__Problem statement__
Within the entries below, find each line containing the word "Skip" and copy it.
###
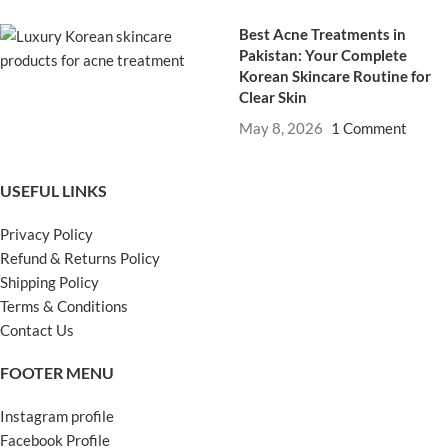
Best Acne Treatments in
Pakistan: Your Complete
Korean Skincare Routine for
Clear Skin
May 8, 2026
1 Comment
USEFUL LINKS
Privacy Policy
Refund & Returns Policy
Shipping Policy
Terms & Conditions
Contact Us
FOOTER MENU
Instagram profile
Facebook Profile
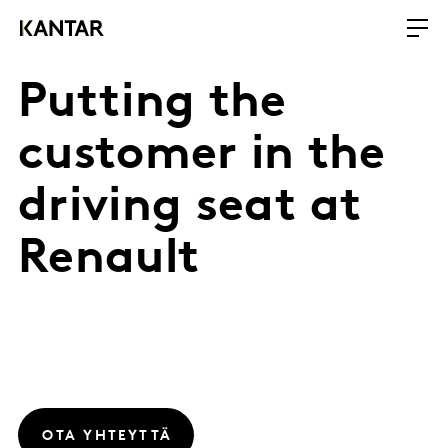
Putting the
customer in the
driving seat at
Renault
OTA YHTEYTTÄ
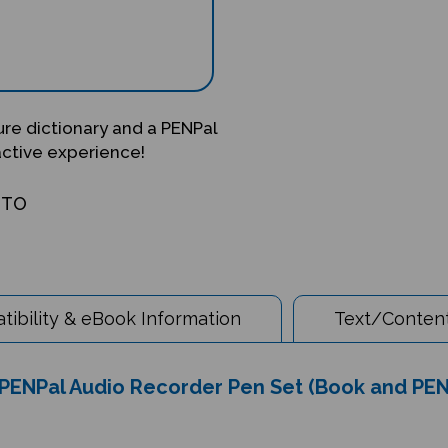
ture dictionary and a PENPal
active experience!
OTO
ibility & eBook Information
Text/Content
& PENPal Audio Recorder Pen Set (Book and PEN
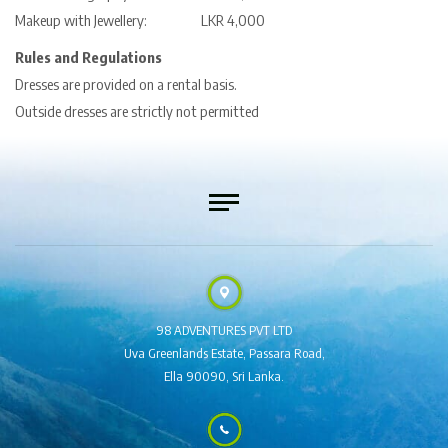
Makeup with Jewellery: LKR 4,000
Rules and Regulations
Dresses are provided on a rental basis.
Outside dresses are strictly not permitted
98 ADVENTURES PVT LTD
Uva Greenlands Estate,
Passara Road,
Ella 90090,
Sri Lanka.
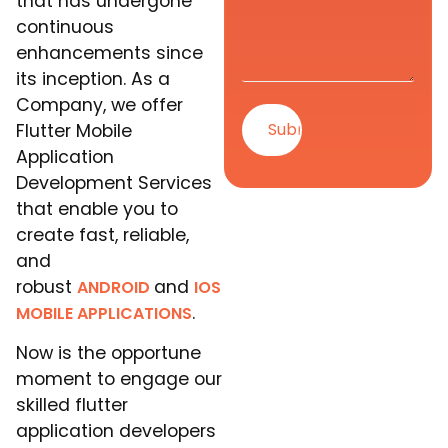
that has undergone
continuous
enhancements since
its inception. As a
Company, we offer
Flutter Mobile
Application
Development Services
that enable you to
create fast, reliable,
and
robust
and
ANDROID
IOS
.
MOBILE APPLICATIONS
Now is the opportune
moment to engage our
skilled flutter
application developers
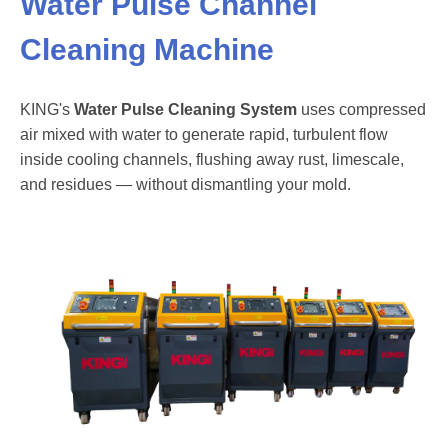
Water Pulse Channel
Cleaning Machine
KING's
Water Pulse Cleaning System
uses compressed
air mixed with water to generate rapid, turbulent flow
inside cooling channels, flushing away rust, limescale,
and residues — without dismantling your mold.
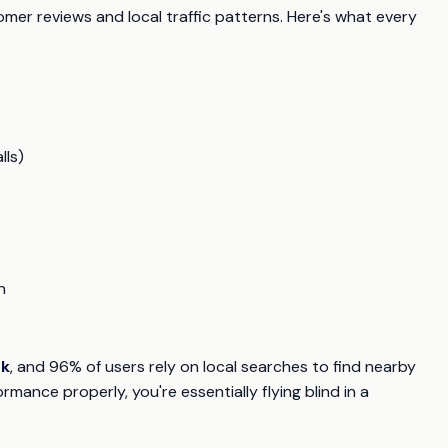
er reviews and local traffic patterns. Here's what every
lls)
n
ck
, and 96% of users rely on local searches to find nearby
rmance properly, you're essentially flying blind in a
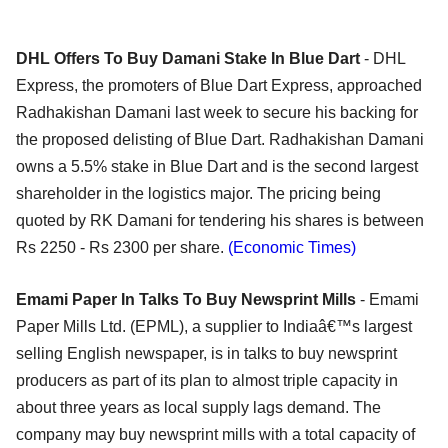
DHL Offers To Buy Damani Stake In Blue Dart
- DHL
Express, the promoters of Blue Dart Express, approached
Radhakishan Damani last week to secure his backing for
the proposed delisting of Blue Dart. Radhakishan Damani
owns a 5.5% stake in Blue Dart and is the second largest
shareholder in the logistics major. The pricing being
quoted by RK Damani for tendering his shares is between
Rs 2250 - Rs 2300 per share.
(Economic Times)
Emami Paper In Talks To Buy Newsprint Mills
- Emami
Paper Mills Ltd. (EPML), a supplier to Indiaâ€™s largest
selling English newspaper, is in talks to buy newsprint
producers as part of its plan to almost triple capacity in
about three years as local supply lags demand. The
company may buy newsprint mills with a total capacity of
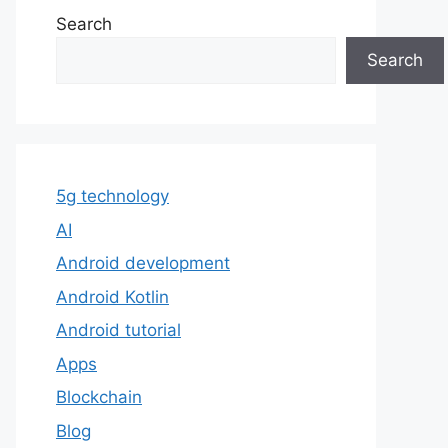
Search
Search
5g technology
AI
Android development
Android Kotlin
Android tutorial
Apps
Blockchain
Blog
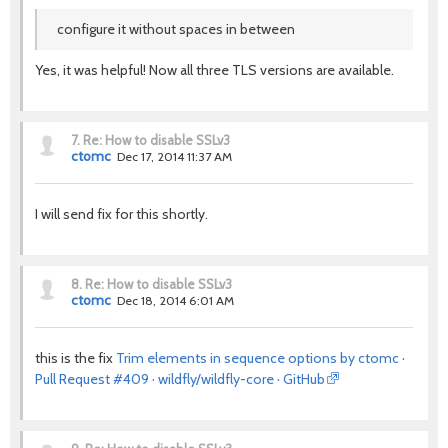
configure it without spaces in between
Yes, it was helpful! Now all three TLS versions are available.
7.
Re: How to disable SSLv3
ctomc
Dec 17, 2014 11:37 AM
I will send fix for this shortly.
8.
Re: How to disable SSLv3
ctomc
Dec 18, 2014 6:01 AM
this is the fix
Trim elements in sequence options by ctomc ·
Pull Request #409 · wildfly/wildfly-core · GitHub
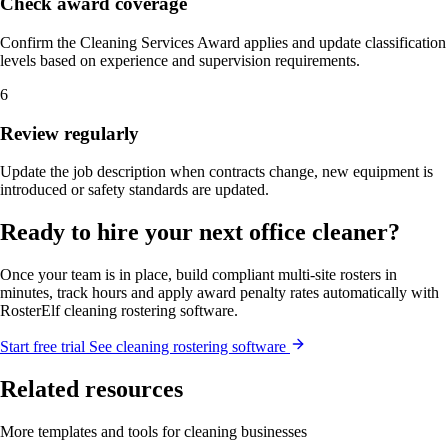
Check award coverage
Confirm the Cleaning Services Award applies and update classification
levels based on experience and supervision requirements.
6
Review regularly
Update the job description when contracts change, new equipment is
introduced or safety standards are updated.
Ready to hire your next office cleaner?
Once your team is in place, build compliant multi-site rosters in
minutes, track hours and apply award penalty rates automatically with
RosterElf cleaning rostering software.
Start
free
trial
See cleaning rostering software
Related resources
More templates and tools for cleaning businesses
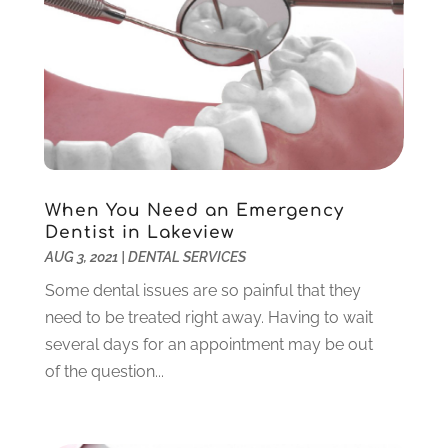
September 2022
(1)
August 2022
(1)
June 2022
(5)
May 2022
(1)
April 2022
(3)
March 2022
(1)
February 2022
(6)
January 2022
(10)
When You Need an Emergency
December 2021
(2)
Dentist in Lakeview
November 2021
(3)
AUG 3, 2021
|
DENTAL SERVICES
October 2021
(2)
Some dental issues are so painful that they
September 2021
(1)
need to be treated right away. Having to wait
August 2021
(6)
several days for an appointment may be out
July 2021
(6)
of the question...
June 2021
(3)
May 2021
(1)
April 2021
(4)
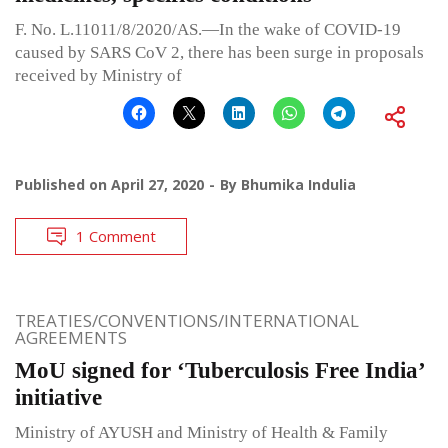
F. No. L.11011/8/2020/AS.—In the wake of COVID-19
caused by SARS CoV 2, there has been surge in proposals
received by Ministry of
Published on
April 27, 2020
By
Bhumika Indulia
1 Comment
TREATIES/CONVENTIONS/INTERNATIONAL
AGREEMENTS
MoU signed for ‘Tuberculosis Free India’
initiative
Ministry of AYUSH and Ministry of Health & Family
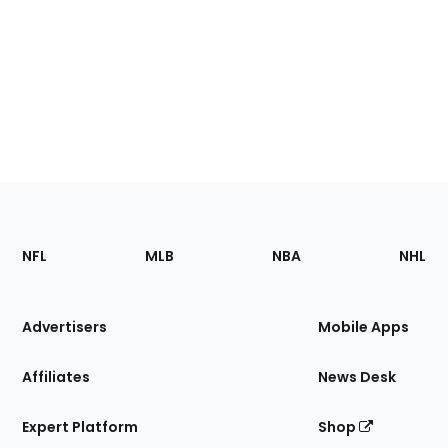
Footer
Sections
NFL
MLB
NBA
NHL
of
the
Site
Advertisers
Mobile Apps
Affiliates
News Desk
Expert Platform
Shop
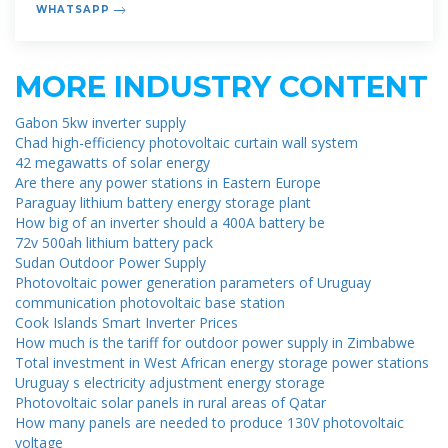
WHATSAPP
MORE INDUSTRY CONTENT
Gabon 5kw inverter supply
Chad high-efficiency photovoltaic curtain wall system
42 megawatts of solar energy
Are there any power stations in Eastern Europe
Paraguay lithium battery energy storage plant
How big of an inverter should a 400A battery be
72v 500ah lithium battery pack
Sudan Outdoor Power Supply
Photovoltaic power generation parameters of Uruguay
communication photovoltaic base station
Cook Islands Smart Inverter Prices
How much is the tariff for outdoor power supply in Zimbabwe
Total investment in West African energy storage power stations
Uruguay s electricity adjustment energy storage
Photovoltaic solar panels in rural areas of Qatar
How many panels are needed to produce 130V photovoltaic
voltage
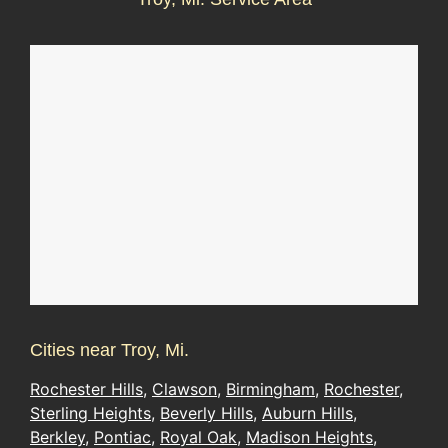
Cities near Troy, Mi.
Rochester Hills
,
Clawson
,
Birmingham
,
Rochester
,
Sterling Heights
,
Beverly Hills
,
Auburn Hills
,
Berkley
,
Pontiac
,
Royal Oak
,
Madison Heights
,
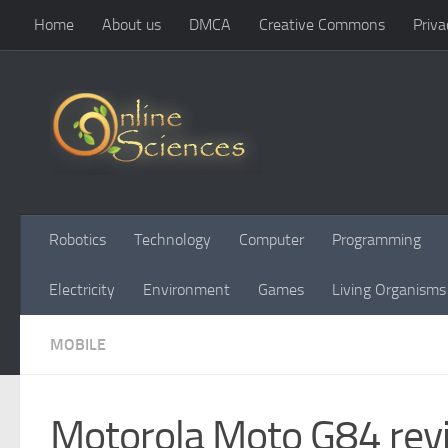
Home
About us
DMCA
Creative Commons
Priva
Skip to content
Robotics
Technology
Computer
Programming
Electricity
Environment
Games
Living Organisms
MOBILE
Motorola Moto G84 revi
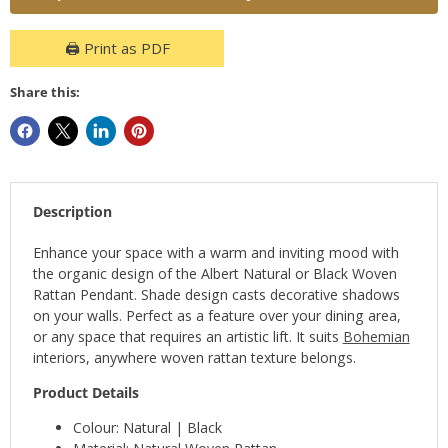
🖨️ Print as PDF
Share this:
Description
Enhance your space with a warm and inviting mood with
the organic design of the Albert Natural or Black Woven
Rattan Pendant. Shade design casts decorative shadows
on your walls. Perfect as a feature over your dining area,
or any space that requires an artistic lift. It suits
Bohemian
interiors, anywhere woven rattan texture belongs.
Product Details
Colour: Natural | Black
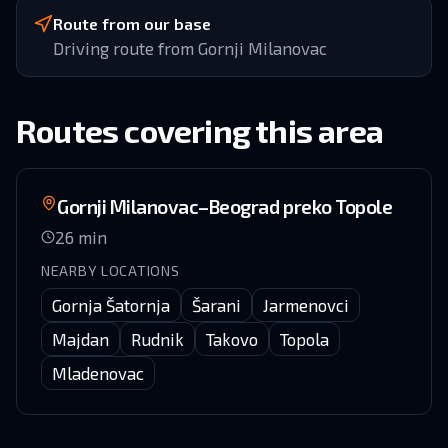
Route from our base
Driving route from Gornji Milanovac
Routes covering this area
Gornji Milanovac–Beograd preko Topole
26
min
NEARBY LOCATIONS
Gornja Šatornja
Šarani
Jarmenovci
Majdan
Rudnik
Takovo
Topola
Mladenovac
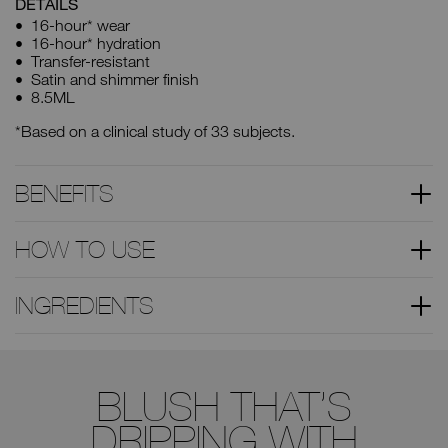
DETAILS
16-hour* wear
16-hour* hydration
Transfer-resistant
Satin and shimmer finish
8.5ML
*Based on a clinical study of 33 subjects.
BENEFITS
HOW TO USE
INGREDIENTS
BLUSH THAT’S
DRIPPING WITH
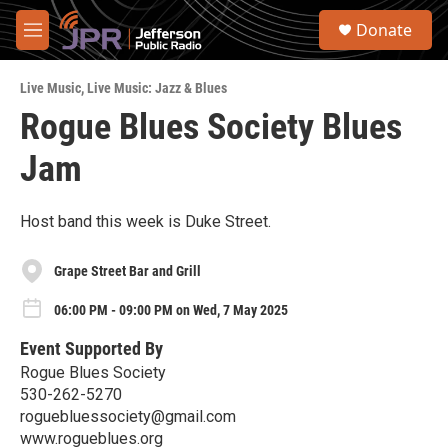
Skip to main content
S
Donate
e
M
a
e
r
n
c
Live Music
,
Live Music: Jazz & Blues
u
h
Rogue Blues Society Blues
u
Jam
e
r
y
Host band this week is Duke Street.
Grape Street Bar and Grill
06:00 PM - 09:00 PM on Wed, 7 May 2025
Event Supported By
Rogue Blues Society
530-262-5270
roguebluessociety@gmail.com
www.rogueblues.org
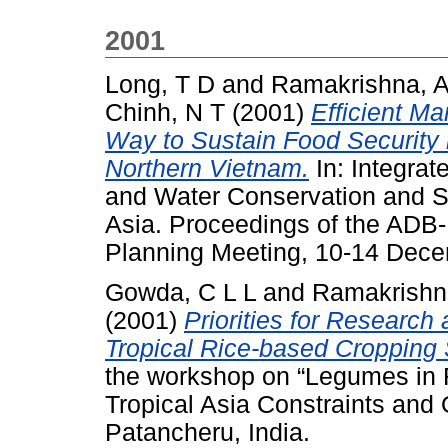
2001
Long, T D
and
Ramakrishna, 
Chinh, N T
(2001)
Efficient M
Way to Sustain Food Security 
Northern Vietnam.
In: Integra
and Water Conservation and Su
Asia. Proceedings of the ADB
Planning Meeting, 10-14 Dece
Gowda, C L L
and
Ramakrishn
(2001)
Priorities for Researc
Tropical Rice-based Cropping 
the workshop on “Legumes in 
Tropical Asia Constraints and
Patancheru, India.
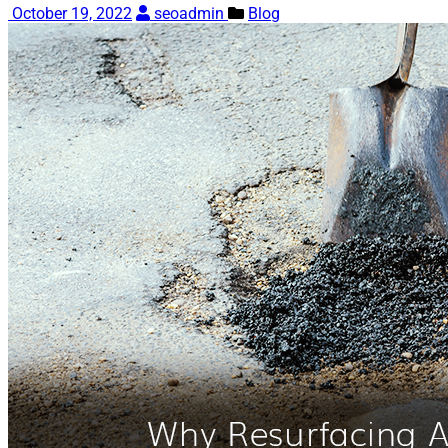
October 19, 2022
seoadmin
Blog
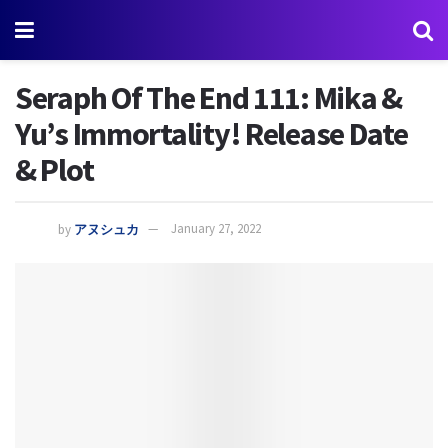
Seraph Of The End 111: Mika &
Yu’s Immortality! Release Date
& Plot
by
アヌシュカ
January 27, 2022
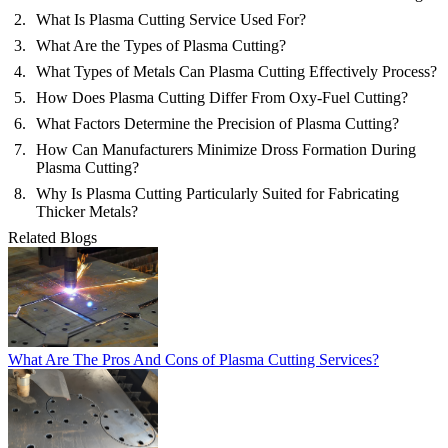
What Is Plasma Cutting Service Used For?
What Are the Types of Plasma Cutting?
What Types of Metals Can Plasma Cutting Effectively Process?
How Does Plasma Cutting Differ From Oxy-Fuel Cutting?
What Factors Determine the Precision of Plasma Cutting?
How Can Manufacturers Minimize Dross Formation During
Plasma Cutting?
Why Is Plasma Cutting Particularly Suited for Fabricating
Thicker Metals?
Related Blogs
What Are The Pros And Cons of Plasma Cutting Services?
###
__Written reply__
Skip to content
Skip to main content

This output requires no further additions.